Whilst performing the preparation steps for the UKB mapping, we found that several concepts required pre-coordination between two or more concepts. For example, the field ‘Alcohol intake frequency’ (1558) can take seven values (such as 1=‘Daily’ to 6=’Never’ and -3=‘Prefer not to answer’), which was different from the typical OMOP perspective and was not supported by the tool. Our proposed solution was to map this field (alcohol intake frequency) into a combination of variable and value from the available standard OMOP concepts. Following the example, the variable concept was ‘Alcohol intake’ and the value could be ‘Only occasionally’. We applied these changes - extending the tool Usagi - by allowing the available mappings of a source code to contain multiple standard concepts. You can follow the discussion in more detail in the relevant OHDSI forums post.
Usagi can accelerate the semantic mapping step, but it requires a high level of medical expertise. Thus multiple people often need to work with the same file. The Hyve added metadata fields to Usagi to enhance this collaborative approach. In order to improve the reviewing process of the semantic mappings, we extended the code to keep track of the authors. Then the mapping file can be shared between the collaborators whilst easily monitoring the participants who produced each mapping. In a similar way, there were mappings that required special attention. For example, mappings for which there is a higher level of uncertainty (“ill” could refer to many different conditions), or ones that are not worth retaining (“patient wears only pink clothes”). Therefore, this Usagi extension also includes ‘flag’ and ‘ignore’ buttons to clearly highlight those cases, respectively.

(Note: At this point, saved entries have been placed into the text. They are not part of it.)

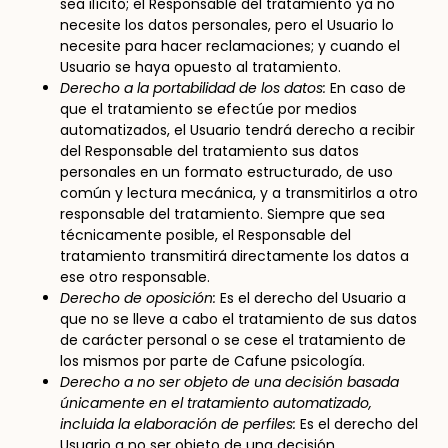
sea ilícito; el Responsable del tratamiento ya no
necesite los datos personales, pero el Usuario lo
necesite para hacer reclamaciones; y cuando el
Usuario se haya opuesto al tratamiento.
Derecho a la portabilidad de los datos:
En caso de
que el tratamiento se efectúe por medios
automatizados, el Usuario tendrá derecho a recibir
del Responsable del tratamiento sus datos
personales en un formato estructurado, de uso
común y lectura mecánica, y a transmitirlos a otro
responsable del tratamiento. Siempre que sea
técnicamente posible, el Responsable del
tratamiento transmitirá directamente los datos a
ese otro responsable.
Derecho de oposición:
Es el derecho del Usuario a
que no se lleve a cabo el tratamiento de sus datos
de carácter personal o se cese el tratamiento de
los mismos por parte de Cafune psicología.
Derecho a no ser objeto de una decisión basada
únicamente en el tratamiento automatizado,
incluida la elaboración de perfiles:
Es el derecho del
Usuario a no ser objeto de una decisión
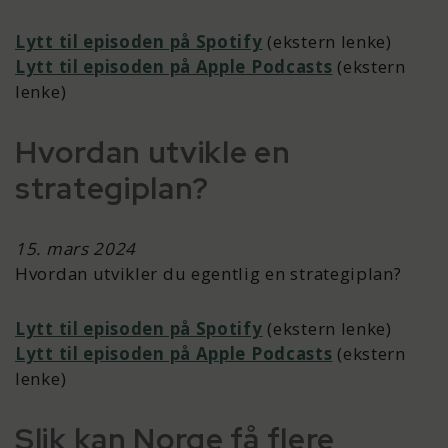
Lytt til episoden på Spotify
(ekstern lenke)
Lytt til episoden på Apple Podcasts
(ekstern
lenke)
Hvordan utvikle en
strategiplan?
15. mars 2024
Hvordan utvikler du egentlig en strategiplan?
Lytt til episoden på Spotify
(ekstern lenke)
Lytt til episoden på Apple Podcasts
(ekstern
lenke)
Slik kan Norge få flere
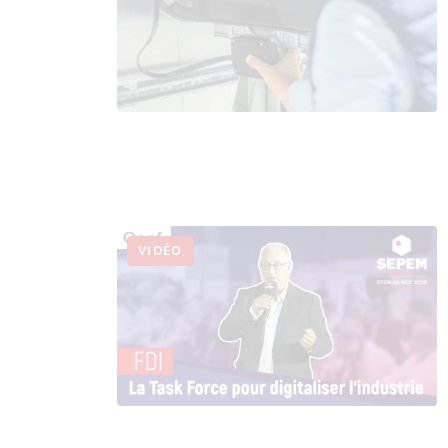
VIDÉO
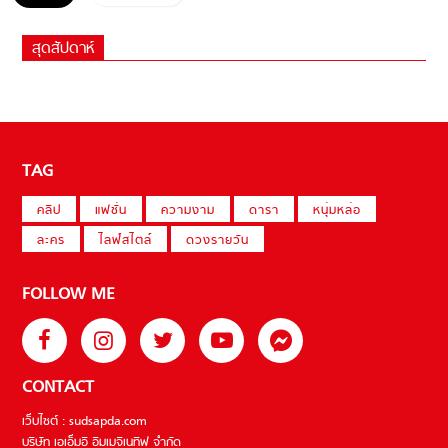
สุดสัปดาห์
TAG
คลิป
แฟชั่น
ความงาม
ดารา
หนุ่มหล่อ
ละคร
ไลฟ์สไตล์
ดวงรายวัน
FOLLOW ME
CONTACT
เว็บไซต์ : sudsapda.com
บริษัท เอเอ็มอี อิมเมจิเนทีฟ จำกัด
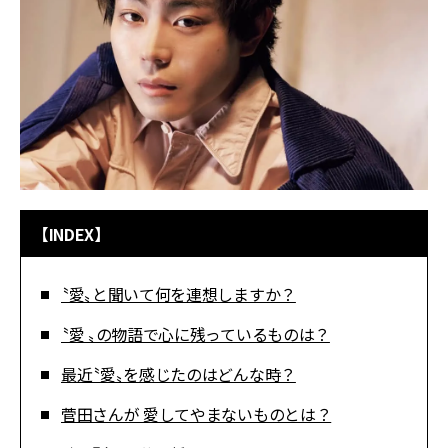
【INDEX】
〝愛〟と聞いて何を連想しますか？
〝愛 〟の物語で心に残っているものは？
最近〝愛〟を感じたのはどんな時？
菅田さんが 愛してやまないものとは？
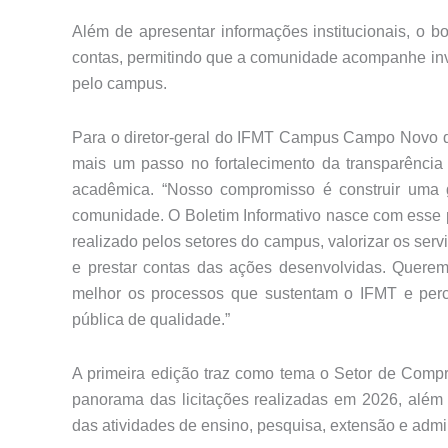
Além de apresentar informações institucionais, o 
contas, permitindo que a comunidade acompanhe inve
pelo campus.
Para o diretor-geral do IFMT Campus Campo Novo do 
mais um passo no fortalecimento da transparência
acadêmica. “Nosso compromisso é construir uma g
comunidade. O Boletim Informativo nasce com esse pr
realizado pelos setores do campus, valorizar os ser
e prestar contas das ações desenvolvidas. Quere
melhor os processos que sustentam o IFMT e perc
pública de qualidade.”
A primeira edição traz como tema o Setor de Compra
panorama das licitações realizadas em 2026, além 
das atividades de ensino, pesquisa, extensão e admi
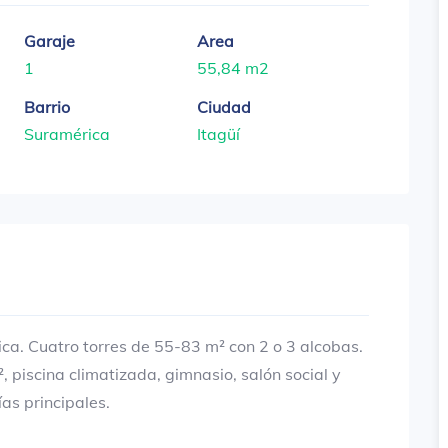
Garaje
Area
1
55,84 m2
Barrio
Ciudad
Suramérica
Itagüí
ca. Cuatro torres de 55-83 m² con 2 o 3 alcobas.
, piscina climatizada, gimnasio, salón social y
as principales.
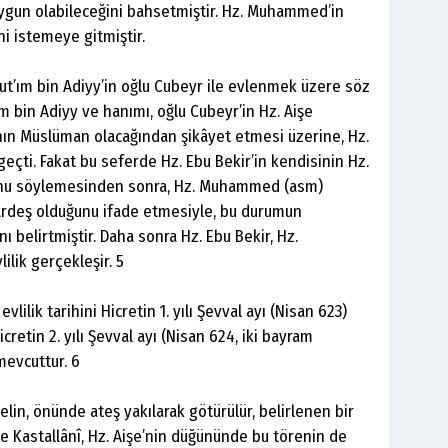
ygun olabileceğini bahsetmiştir. Hz. Muhammed’in
ni istemeye gitmiştir.
ut’ım bin Adiyy’in oğlu Cubeyr ile evlenmek üzere söz
ım bin Adiyy ve hanımı, oğlu Cubeyr’in Hz. Aişe
ının Müslüman olacağından şikâyet etmesi üzerine, Hz.
eçti. Fakat bu seferde Hz. Ebu Bekir’in kendisinin Hz.
nu söylemesinden sonra, Hz. Muhammed (asm)
kardeş olduğunu ifade etmesiyle, bu durumun
ı belirtmiştir. Daha sonra Hz. Ebu Bekir, Hz.
lik gerçekleşir. 5
lilik tarihini Hicretin 1. yılı Şevval ayı (Nisan 623)
cretin 2. yılı Şevval ayı (Nisan 624, iki bayram
mevcuttur. 6
elin, önünde ateş yakılarak götürülür, belirlenen bir
e Kastallânî, Hz. Aişe’nin düğününde bu törenin de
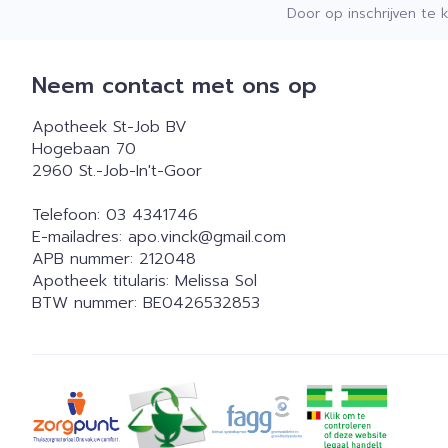
Door op inschrijven te 
Neem contact met ons op
Apotheek St-Job BV
Hogebaan 70
2960
St.-Job-In't-Goor
Telefoon:
03 4341746
E-mailadres:
apo.vinck@
gmail.com
APB nummer:
212048
Apotheek titularis:
Melissa Sol
BTW nummer:
BE0426532853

Since the user provides the tool with the initial source file, an older version of the tool is still very useful if not find the above cases apply to your data. There is also freedom to load older version usagi-export foles into the latest version however in that case not all the fields shown above will be filled and will have to be entered anew if desired.
"A common question is if Usagi can be used as a general vocabulary mapping tool. The application was designed to be used with the OMOP CDM vocabularies, which contains over a hundred source terminologies (Athena Standardised vocabularies) like SNOMED, ICD, LOINC and RxNORM. However, a user can theoretically index any vocabulary of interest, as long as it is provided in the OMOP format" - Maxim Moinat (Data Engineer, The Hyve).
All additions turned out to be useful, making the concept mapping process more collaborative between The Hyve and UCL, and they resulted in higher levels of completeness and confidence on the mappings. You can always find the latest version of the tool in its GitHub page!
Data Quality Dashboard
Following the general workflow, once the preparation step is complete we can perform the ETL. Once the ETL is finished, we need a form of quality assessment to make sure that the data are ready for subsequent analysis, for example an epidemiological study.
In the OHDSI toolset exists a tool for this purpose: the Data Quality Dashboard. It includes a set of distinctive quality checks that are organized and harmonized to be comparable between different data sets. It follows the work of M.G. Kahn et al. (2016) where they define three categories of data quality: conformance, completeness and plausibility. Importantly, these individual tests are run at the data owners side, thus maintaining their privacy.
In practice we run the ETL several times, to improve the quality of the mapping. And we also run the DQD after each ETL iteration. We can visualize the difference of performance between iterations in the - newly added - graph below. In this example, most of the checks pass (blue dots). From the previous ETL run, most checks remain similar (see dashed line), and a few have improved.